4. Keep your epinephrine injector at room temperature and out of the heat. Keep an eye out for the expiration date. Replace your device when expiring. Also keep your medical history, allergies and prescription medication information easily accessible in case of an emergency. We do supply both allergy and medical information wallet cards free of charge through our training center.
5. If you or someone you care about has suffered a severe allergic reaction in the past, make sure to be a strong advocate/detective. Keep an eye out for possible situations where the individual may come into contact with what their allergic reaction was to. Do not be afraid to speak up. For example, if you are allergic to latex make sure to mention this to all dental and medical providers and be aware that sometimes restaurants staff use latex gloves when handling food. If you're allergic to a certain food product, make sure you mention it to your waiter at every restaurant even if you're not ordering something that has that product in it.
6. You may not know that you're allergic to something if this is your first reaction. If somebody has a severe allergic reaction, it is possible that there may not be an epinephrine injecting device available. If this is the case, please make sure to call 911 immediately if you notice signs of a possible Anaphylactic reaction. Also, try your best to keep the person as calm as possible. Be prepared to start CPR if needed. Signs of a possible Anaphylactic reaction include swelling and/tingling around the face, mouth, tongue, lips or inside the throat. A rash may be present but that is not always the case. If someone complains of these symptoms, especially if it's shortly after eating food, taking medication or being stung by an insect, assume it is it possible allergic reaction and call 911 immediately.
7. Get informed on the current laws in your state regarding the use of epinephrine injectors in schools and businesses. In the state of California, schools and even some businesses are now able to keep epinephrine injectors on site to be used on anyone who shows symptoms of a severe allergic reaction.
8. If you work in the medical field or another industry where you may come in contact with possible life-threatening Allergy triggers such as latex, please take these allergies seriously. If a patient tells you they're allergic to latex gloves, make sure there are no latex gloves anywhere around them. Do not touch them with gloves even for a second. If a patient tells you they are allergic to latex or it is in their file and you use gloves on them anyway, you can be held liable and you're putting that person's life at risk. Educate the other staff in your facility in regards to the serious nature of Anaphylactic reactions as well.

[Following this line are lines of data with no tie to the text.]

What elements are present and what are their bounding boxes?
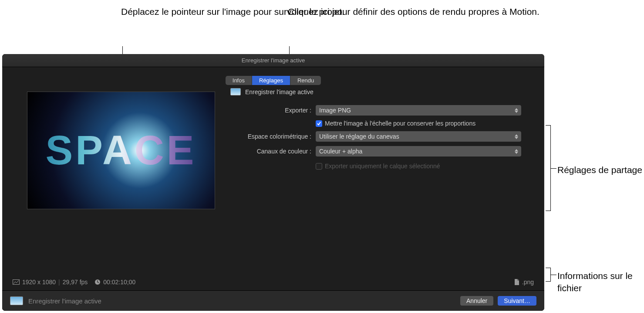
export-select[interactable]: Image PNG <box>316 105 521 116</box>
status-fps: 29,97 fps <box>63 279 88 286</box>
panel-header-title: Enregistrer l'image active <box>245 88 314 95</box>
tab-bar: Infos Réglages Rendu <box>2 76 544 85</box>
bracket-fileinfo <box>546 268 551 282</box>
preview-thumbnail[interactable]: SPACE <box>27 92 215 209</box>
preview-text: SPACE <box>46 127 197 174</box>
file-icon <box>514 279 519 285</box>
footer-thumb-icon <box>10 296 23 305</box>
tab-reglages[interactable]: Réglages <box>252 76 290 85</box>
scale-checkbox[interactable] <box>316 120 322 127</box>
colorspace-label: Espace colorimétrique : <box>230 133 316 140</box>
cancel-button[interactable]: Annuler <box>460 296 493 306</box>
footer: Enregistrer l'image active Annuler Suiva… <box>2 291 544 311</box>
bracket-settings <box>546 125 551 211</box>
settings-panel: Enregistrer l'image active Exporter : Im… <box>230 88 531 174</box>
callout-settings: Réglages de partage <box>557 164 642 176</box>
resolution-icon <box>13 279 20 285</box>
status-extension: .png <box>522 279 534 286</box>
export-layer-checkbox-label: Exporter uniquement le calque sélectionn… <box>325 163 440 170</box>
select-arrows-icon <box>513 147 519 155</box>
colorspace-select[interactable]: Utiliser le réglage du canevas <box>316 131 521 142</box>
window-title: Enregistrer l'image active <box>2 54 544 67</box>
channels-select[interactable]: Couleur + alpha <box>316 146 521 156</box>
select-arrows-icon <box>513 133 519 140</box>
channels-select-value: Couleur + alpha <box>319 148 362 155</box>
select-arrows-icon <box>513 106 519 114</box>
status-bar: 1920 x 1080 | 29,97 fps 00:02:10;00 .png <box>2 273 544 291</box>
status-duration: 00:02:10;00 <box>103 279 135 286</box>
export-dialog: Enregistrer l'image active Infos Réglage… <box>2 54 544 311</box>
export-select-value: Image PNG <box>319 107 351 114</box>
clock-icon <box>94 279 101 285</box>
next-button[interactable]: Suivant… <box>498 296 536 306</box>
status-resolution: 1920 x 1080 <box>22 279 56 286</box>
export-label: Exporter : <box>230 107 316 114</box>
tab-infos[interactable]: Infos <box>226 76 252 85</box>
callout-render: Cliquez ici pour définir des options de … <box>288 6 539 18</box>
channels-label: Canaux de couleur : <box>230 148 316 155</box>
tab-rendu[interactable]: Rendu <box>290 76 321 85</box>
panel-thumb-icon <box>230 88 241 95</box>
callout-fileinfo: Informations sur le fichier <box>557 270 644 295</box>
footer-title: Enregistrer l'image active <box>28 297 101 305</box>
export-layer-checkbox[interactable] <box>316 163 322 170</box>
scale-checkbox-label: Mettre l'image à l'échelle pour conserve… <box>325 120 475 127</box>
colorspace-select-value: Utiliser le réglage du canevas <box>319 133 399 140</box>
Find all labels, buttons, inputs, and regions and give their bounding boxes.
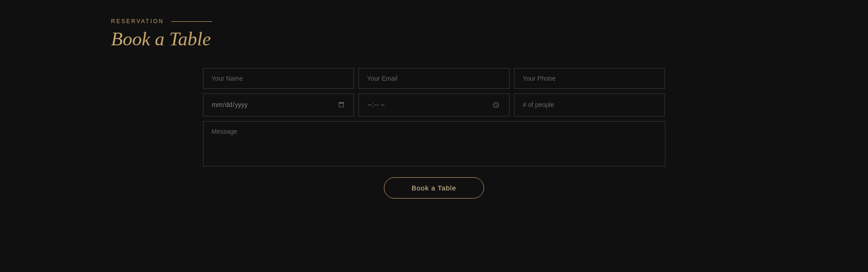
- time-input[interactable]: [359, 93, 509, 117]
- section-label-text: RESERVATION: [111, 18, 164, 24]
- section-label: RESERVATION: [111, 18, 757, 24]
- submit-button[interactable]: Book a Table: [384, 177, 484, 199]
- section-title: Book a Table: [111, 28, 757, 50]
- message-input[interactable]: [203, 121, 665, 166]
- phone-input[interactable]: [514, 68, 665, 89]
- submit-row: Book a Table: [203, 177, 665, 199]
- page-container: RESERVATION Book a Table Book a Table: [0, 0, 868, 272]
- date-input[interactable]: [203, 93, 354, 117]
- form-row-1: [203, 68, 665, 89]
- name-input[interactable]: [203, 68, 354, 89]
- email-input[interactable]: [359, 68, 509, 89]
- form-row-2: [203, 93, 665, 117]
- people-input[interactable]: [514, 93, 665, 117]
- section-label-line: [171, 21, 212, 22]
- form-row-3: [203, 121, 665, 166]
- reservation-form: Book a Table: [203, 68, 665, 199]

9. Take a First Aid and CPR training course every two years so you are prepared when an emergency such as a severe allergic reaction occurs. Please see our website for upcoming course dates and times.
10. Educate others. There are still far too many people in this world who know nothing about Anaphylactic reactions and just how serious they can be. Now that you have this information, please share it with others. The more people that are educated on Anaphylactic emergencies, the more lives will be saved.